One question asked after the presentation triggered an interesting discussion. The presenters were asked about what does the concept of corporate memory include. The answer was: past experiences stored in documents or in the memory of people. A part of the corporate memory doesn't show, but is very powerful: people tend to repeat what has been done before. Project albums, mind maps, prototypes, cartoons, audio recordings were all considered as useful artefacts to store past experiences.

This presentation will outline how knowledge management helps build smart organisations through illustrating the lessons learned cycle; demonstrating the KM issues relating to the five stages of the innovation pipeline; and examining how you can identify your key knowledge areas and align them with key performance indicators. These will enable you to focus attention on the most important aspects of your knowledge strategy.

For the next time slot, I moved to a Squarewise presentation: "How to turn social networks into knowledge networks". Most of the presentation was dedicated to the concept of network organisation and to basic notions of Social Networks Analysis. The most interesting part was a case study, where SNA was used for building accounting teams.


Later on, I attended the “KnowledgeWorx Swap Shop” event organised by KnowledgeWorx (UK) and animated brilliantly by Józefa Fawcett. While the idea of knowledge exchange has nothing new, I am always ready to get involved in such events, because they proved to be places where you can meet the right people to complement your knowledge in a specific field. First, a Kworx tool for assessing the knowledge workers' contribution to KM was presented. The model uses 3 axes (being, thinking, doing), and 6 values(Souls, Connections,Examples, Paradoxes,Supports, Adaptation) . If you're interested in giving it a try, you can still do it in exchange of some feedback.
The Swap Shop was introduced as a chance to reflect, to map our individual skills and to think what kind of pesonal knowledge could we contribute to knowledge management.
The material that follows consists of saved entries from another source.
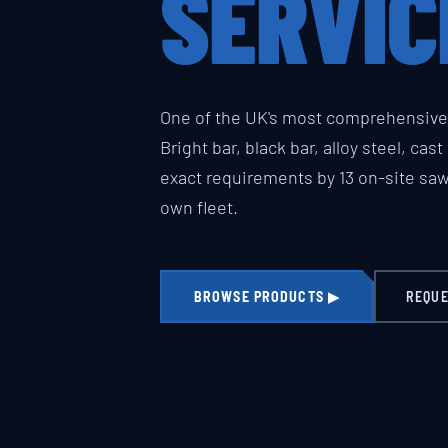
SERVIC
One of the UK's most comprehensive 
Bright bar, black bar, alloy steel, cas
exact requirements by 13 on-site sa
own fleet.
BROWSE PRODUCTS ▶
REQUE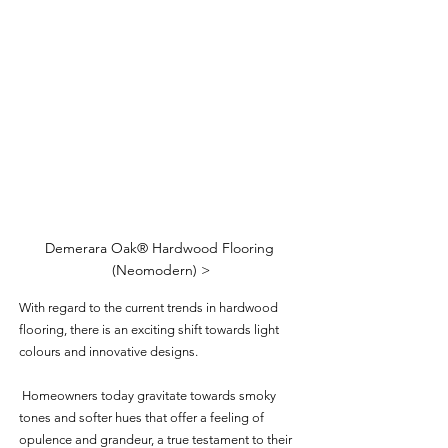
Demerara Oak® Hardwood Flooring 
(Neomodern) >
With regard to the current trends in hardwood 
flooring, there is an exciting shift towards light 
colours and innovative designs.
 Homeowners today gravitate towards smoky 
tones and softer hues that offer a feeling of 
opulence and grandeur, a true testament to their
When the Swap Shop really started, I couldn't refrain from making comparisons with the Open Space we experienced one day before. Jozefa asked us to use Post-its for writing our own coordinates, what kind of expertise could we offer to the others, and what kind of expertise would we like to find (NAME - HAVE - WANTS). Another round of post-its was dedicated to the most important idea we are leaving KM Europe with. We just had time to have a brief look at what was posted on the walls - and then the workshop came to its end - another event was following. It was pretty frustrating, because I didn't have the chance to talk to anyone, even if I saw some very attractive offers and demands on the post-its.

While having some interaction is always great, the fact that the workshop did not reached its aim, that of exchanging knowledge, is pretty annoying. Jozefa promissed they wil try to match the wants and the haves and to put the persons in contact. I had the idea that the two lists should be made public on their website as a whole, even without the persons' names. Maybe it's not too late and they will do it some day...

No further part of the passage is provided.